→ **THE PROBLEM**: Print out every record below, exactly as written.

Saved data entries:

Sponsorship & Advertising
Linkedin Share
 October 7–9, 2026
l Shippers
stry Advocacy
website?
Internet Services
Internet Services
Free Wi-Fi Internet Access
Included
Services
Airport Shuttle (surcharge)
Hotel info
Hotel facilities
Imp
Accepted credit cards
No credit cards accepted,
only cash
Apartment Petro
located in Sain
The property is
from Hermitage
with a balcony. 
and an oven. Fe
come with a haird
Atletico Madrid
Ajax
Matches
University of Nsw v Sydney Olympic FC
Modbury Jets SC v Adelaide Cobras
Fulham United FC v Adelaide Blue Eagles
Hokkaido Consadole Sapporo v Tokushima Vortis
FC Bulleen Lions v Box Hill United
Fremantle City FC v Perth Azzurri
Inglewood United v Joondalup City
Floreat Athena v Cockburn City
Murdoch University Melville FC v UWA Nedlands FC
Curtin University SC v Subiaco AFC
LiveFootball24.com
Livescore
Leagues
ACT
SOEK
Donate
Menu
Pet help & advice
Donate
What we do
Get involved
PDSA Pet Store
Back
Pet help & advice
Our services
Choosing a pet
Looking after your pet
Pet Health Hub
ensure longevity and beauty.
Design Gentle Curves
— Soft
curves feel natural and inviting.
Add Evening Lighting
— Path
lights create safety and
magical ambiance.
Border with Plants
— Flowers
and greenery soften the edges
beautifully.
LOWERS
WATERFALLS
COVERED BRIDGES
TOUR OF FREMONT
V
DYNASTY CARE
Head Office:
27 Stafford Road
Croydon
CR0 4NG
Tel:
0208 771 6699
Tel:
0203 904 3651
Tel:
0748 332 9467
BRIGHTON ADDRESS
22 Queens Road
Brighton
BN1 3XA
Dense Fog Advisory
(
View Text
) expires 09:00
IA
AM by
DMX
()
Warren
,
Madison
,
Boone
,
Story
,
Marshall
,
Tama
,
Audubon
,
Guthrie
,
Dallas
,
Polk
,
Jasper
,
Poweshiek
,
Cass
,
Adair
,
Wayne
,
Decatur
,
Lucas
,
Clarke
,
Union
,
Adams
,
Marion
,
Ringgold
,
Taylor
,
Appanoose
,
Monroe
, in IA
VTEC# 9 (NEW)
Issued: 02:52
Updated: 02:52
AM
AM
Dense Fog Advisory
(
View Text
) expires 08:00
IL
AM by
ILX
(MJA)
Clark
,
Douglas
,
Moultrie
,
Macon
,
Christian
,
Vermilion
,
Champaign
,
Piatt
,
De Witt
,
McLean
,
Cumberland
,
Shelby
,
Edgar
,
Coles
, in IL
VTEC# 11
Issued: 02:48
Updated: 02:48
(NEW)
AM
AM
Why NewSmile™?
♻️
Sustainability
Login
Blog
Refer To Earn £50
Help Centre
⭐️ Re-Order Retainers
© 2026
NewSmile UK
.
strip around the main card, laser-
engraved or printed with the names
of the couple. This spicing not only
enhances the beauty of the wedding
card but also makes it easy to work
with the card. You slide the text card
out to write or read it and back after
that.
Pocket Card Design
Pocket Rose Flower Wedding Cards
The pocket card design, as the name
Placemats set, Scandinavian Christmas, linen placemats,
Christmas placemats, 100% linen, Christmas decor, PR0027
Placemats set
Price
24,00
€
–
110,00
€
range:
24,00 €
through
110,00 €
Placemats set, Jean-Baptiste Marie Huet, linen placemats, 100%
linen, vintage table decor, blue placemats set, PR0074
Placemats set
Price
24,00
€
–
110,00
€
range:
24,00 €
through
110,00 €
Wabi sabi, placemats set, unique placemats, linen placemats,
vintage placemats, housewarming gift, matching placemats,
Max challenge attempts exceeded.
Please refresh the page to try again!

→ **EXERCISE SOLUTION**:
Sponsorship & Advertising
Linkedin Share
 October 7–9, 2026
l Shippers
stry Advocacy
website?
Internet Services
Internet Services
Free Wi-Fi Internet Access
Included
Services
Airport Shuttle (surcharge)
Hotel info
Hotel facilities
Imp
Accepted credit cards
No credit cards accepted,
only cash
Apartment Petro
located in Sain
The property is
from Hermitage
with a balcony. 
and an oven. Fe
come with a haird
Atletico Madrid
Ajax
Matches
University of Nsw v Sydney Olympic FC
Modbury Jets SC v Adelaide Cobras
Fulham United FC v Adelaide Blue Eagles
Hokkaido Consadole Sapporo v Tokushima Vortis
FC Bulleen Lions v Box Hill United
Fremantle City FC v Perth Azzurri
Inglewood United v Joondalup City
Floreat Athena v Cockburn City
Murdoch University Melville FC v UWA Nedlands FC
Curtin University SC v Subiaco AFC
LiveFootball24.com
Livescore
Leagues
ACT
SOEK
Donate
Menu
Pet help & advice
Donate
What we do
Get involved
PDSA Pet Store
Back
Pet help & advice
Our services
Choosing a pet
Looking after your pet
Pet Health Hub
ensure longevity and beauty.
Design Gentle Curves
— Soft
curves feel natural and inviting.
Add Evening Lighting
— Path
lights create safety and
magical ambiance.
Border with Plants
— Flowers
and greenery soften the edges
beautifully.
LOWERS
WATERFALLS
COVERED BRIDGES
TOUR OF FREMONT
V
DYNASTY CARE
Head Office:
27 Stafford Road
Croydon
CR0 4NG
Tel:
0208 771 6699
Tel:
0203 904 3651
Tel:
0748 332 9467
BRIGHTON ADDRESS
22 Queens Road
Brighton
BN1 3XA
Dense Fog Advisory
(
View Text
) expires 09:00
IA
AM by
DMX
()
Warren
,
Madison
,
Boone
,
Story
,
Marshall
,
Tama
,
Audubon
,
Guthrie
,
Dallas
,
Polk
,
Jasper
,
Poweshiek
,
Cass
,
Adair
,
Wayne
,
Decatur
,
Lucas
,
Clarke
,
Union
,
Adams
,
Marion
,
Ringgold
,
Taylor
,
Appanoose
,
Monroe
, in IA
VTEC# 9 (NEW)
Issued: 02:52
Updated: 02:52
AM
AM
Dense Fog Advisory
(
View Text
) expires 08:00
IL
AM by
ILX
(MJA)
Clark
,
Douglas
,
Moultrie
,
Macon
,
Christian
,
Vermilion
,
Champaign
,
Piatt
,
De Witt
,
McLean
,
Cumberland
,
Shelby
,
Edgar
,
Coles
, in IL
VTEC# 11
Issued: 02:48
Updated: 02:48
(NEW)
AM
AM
Why NewSmile™?
♻️
Sustainability
Login
Blog
Refer To Earn £50
Help Centre
⭐️ Re-Order Retainers
© 2026
NewSmile UK
.
strip around the main card, laser-
engraved or printed with the names
of the couple. This spicing not only
enhances the beauty of the wedding
card but also makes it easy to work
with the card. You slide the text card
out to write or read it and back after
that.
Pocket Card Design
Pocket Rose Flower Wedding Cards
The pocket card design, as the name
Placemats set, Scandinavian Christmas, linen placemats,
Christmas placemats, 100% linen, Christmas decor, PR0027
Placemats set
Price
24,00
€
–
110,00
€
range:
24,00 €
through
110,00 €
Placemats set, Jean-Baptiste Marie Huet, linen placemats, 100%
linen, vintage table decor, blue placemats set, PR0074
Placemats set
Price
24,00
€
–
110,00
€
range:
24,00 €
through
110,00 €
Wabi sabi, placemats set, unique placemats, linen placemats,
vintage placemats, housewarming gift, matching placemats,
Max challenge attempts exceeded.
Please refresh the page to try again!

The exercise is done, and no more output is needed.